Cemitério dos Vivos
“Em razão da Lei Municipal nº 17.800/12 de Recife, informamos que: ‘Fica proibida a entrada de cliente e funcionários em agências bancárias portando aparelho celular.’”
A lei municipal acima despertou em Azambujanra uma revolta ao lembrar de quando ele esteve recolhido a quartéis, com direito a “prisão especial”, por ser diplomado em curso superior. Ao ser decretada a prisão preventiva que perdurou por um ano, o juiz denegou o pedido de revogação da custódia provisória, apegando-se a anterior denegação de Hábeas-Corpus, impetrado ao Tribunal de Justiça. Como o juiz insistiu em não relaxar a prisão preventiva decretada, que se estendeu por prazo muito superior ao estabelecido em lei, Azambujanra solicitou sua transferência para um presídio comum. Até porque, nos quartéis da Polícia Militar é proibida visita conjugal, horrível até para os próprios militares.
“Cemitério dos Vivos”, denominação utilizada pelo meu companheiro de ideologia e de sofrimento, vítima de uma onda de grande marginalização no Grande Recife. O uso freqüente de drogas (incluindo bebidas alcoólicas, uma das mazelas que é oficializada) permite uma decadência no ambiente em que habita, afetando assim a vida de toda família. Sendo isso decorrente da miséria social na qual os habitantes passam fome, desemprego...

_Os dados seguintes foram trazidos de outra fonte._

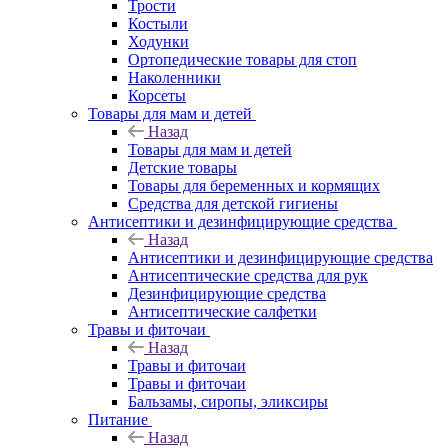
Трости
Костыли
Ходунки
Ортопедические товары для стоп
Наколенники
Корсеты
Товары для мам и детей
Назад
Товары для мам и детей
Детские товары
Товары для беременных и кормящих
Средства для детской гигиены
Антисептики и дезинфицирующие средства
Назад
Антисептики и дезинфицирующие средства
Антисептические средства для рук
Дезинфицирующие средства
Антисептические салфетки
Травы и фиточаи
Назад
Травы и фиточаи
Травы и фиточаи
Бальзамы, сиропы, эликсиры
Питание
Назад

O uso das drogas já está tão desrespeitoso, que Azambujanra chegou a advertir a um casal de maconheiros, que juntamente com mais outros jovens inexperientes, faziam uso do cigarro. Tentando adverti-los, foi ridicularizado pelos jovens viciados. Psicologicamente o meu amigo ficou abalado, pois o assassinato de um dos rapazes no mesmo local onde houve um assalto deixou um questionamento na opinião pública, e talvez por não terem como agir, e ao que tudo indica, teriam sido eles (os assaltantes) os praticantes de tal ato, acharam por bem incluir Azambujanra como suspeito. Justificativa: porque estava envolvido num processo que há anos atrás, quando houve um tiroteio na Vila entre Azambujanra e um sargento da polícia. Julgado na Auditoria Militar pelo Conselho Permanente de Justiça do Estado, eu assisti a sua absolvição. No processo constava que o sargento estava numa moto e que não poderia ter atirado, ficando assim como vítima e Azambujanra como réu. Então, para provar que realmente houve o tiroteio, o advogado de defesa tirou do bolso do paletó recortes de jornal e revista e os leu em voz alta:
“... A agencia oficial de notícias Iraniana PARS disse que Jalali Khomeíny, religioso que chefia a Polícia Revolucionária, escapou ileso de um atentado ontem de motociclistas armados...” e no do jornal: “ Esta semana assisti uma cena de violência que me chocou bastante. Dois rapazes passaram numa moto e um deles trazia na mão um chicote que aplicou nas costas de um rapaz com tanta violência que lembrava uma cena de escravatura. Após o golpe saíram rindo e o rapaz chicoteado se contorcia em dores e sangue. À distância desfilava garbosamente nossa polícia montada...” “No desfile militar de 7 de Setembro, grupamento de Motociclistas da Polícia Militar... acrobacias dos militares arrancaram aplausos do público...” a leitura acabou emocionando o Juiz Auditor da Justiça Militar do Estado, corpo de jurados e a todos os presentes.
Azambujanra saiu do “Cemitério dos Vivos”, ganhou a liberdade e pede para que as autoridades ofereçam oportunidade para que o preso produza alguma coisa e melhore suas condições de vida. Não é admissível que a população carcerária seja tratada da maneira como vem sendo. Já foi comprovada a situação irremediavelmente caótica do sistema carcerário brasileiro. Lugar onde deveria existir, no máximo, 1.400 encarcerados, abriga cerca de 3.600 presos, geralmente pessoas pobres e analfabetas. A comida é cozinhada pelos próprios presos. A justiça, por exemplo, não soluciona de vez as injustiças sociais. A assistência jurídica é por demais deficiente. Para tentar combater o banditismo no Brasil certos tipos de prisão não corrige a pessoa socialmente e dão uma grande despesa para o Estado na manutenção de presos, exceto aos verdadeiros criminosos, que vivem sob o véu da impunidade. Não é preciso maltratar os presidiários, violando correspondência ou utilizando abusivamente comunicação telefônica dirigida a terceiros. A meu ver, isto tudo é um ato contrário aos direitos humanos. Grham Bell inventou o telefone sem preconceito e discriminação. Será que é crime um preso ler, escrever, ouvir rádio, assistir a TV, telefonar ou possuir um celular?
(Trecho publicado na Folha de Pernambuco/2003).